Our own Aaron Cutler was on to something when he called In a Better World "the sort of movie that wins the Best Foreign Language Film Oscar." The antithesis of Claire Denis's phantasmagoric White Material, in which the fantasy of colonialism is brought shakingly to its knees via an armed uprising, Susanne Bier's latest feels like the work of a deluded colonialist. Shooting in that amorphous, terse style that she hasn't been able to shake since making her last Dogme film, Bier begins her story as a chic doctors-without-borders melodrama in the Africa of Ridley Scott, Fernando Meirelles, and Edward Zwick's fallacious imaginations. After tossing a soccer ball to a throng of hummer-chasing children, Anton (Mikael Persbrandt) tends to the wounds of their mothers and sisters—and from the gruesome gashes on pregnant bellies to the rotted teeth that barely hang from black-as-coal faces, Bier invites us to cluck our tongues at the horrors afflicting this Kenyan populace before hopscotching to Denmark, after a brief detour in London, to make a muddled, unfortunate point about how our world isn't exactly that much better than theirs.

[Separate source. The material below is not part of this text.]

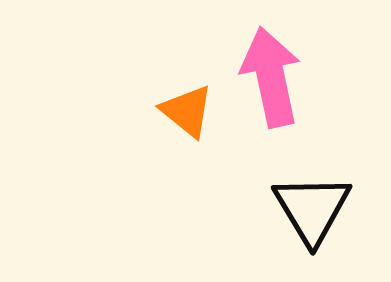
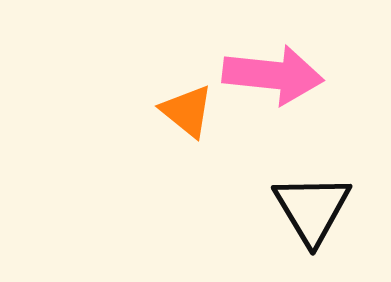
pink arrow: moved 2 px right, 2 px up; rotated 108 degrees clockwise
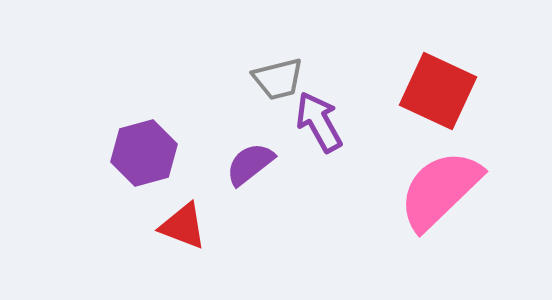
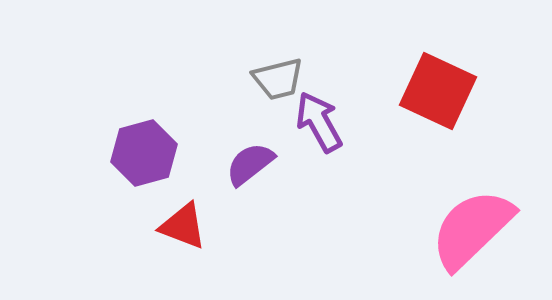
pink semicircle: moved 32 px right, 39 px down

Without its patronizing third-world sequences, In a Better World would have only been a somber, self-serious film about the ethics of violence; with them, it becomes a politically arrogant one. In Denmark, Anton's weakling of a son, Elias (Markus Rygaard), finds himself living on the edge—sometimes literally so—after befriending Christian (William Jøhnk Juels Nielsen), the London expat whose rage against his father (Ulrich Thomsen) over the cancer-related death of his mother is beginning to manifest itself in flashes of psychopathic violence. First the kid—armed with a bicycle pump and a knife—nearly blinds the school bully that torments Elias on a daily basis, then sets his explosive sights on an alpha-dog schlub of a mechanic who slaps (not once, but several times, in two separate scenes no less) the hilariously pacifist Anton, back from Kenya, for simply and chivalrously breaking up a fight between the goon's son and Elias's little bro.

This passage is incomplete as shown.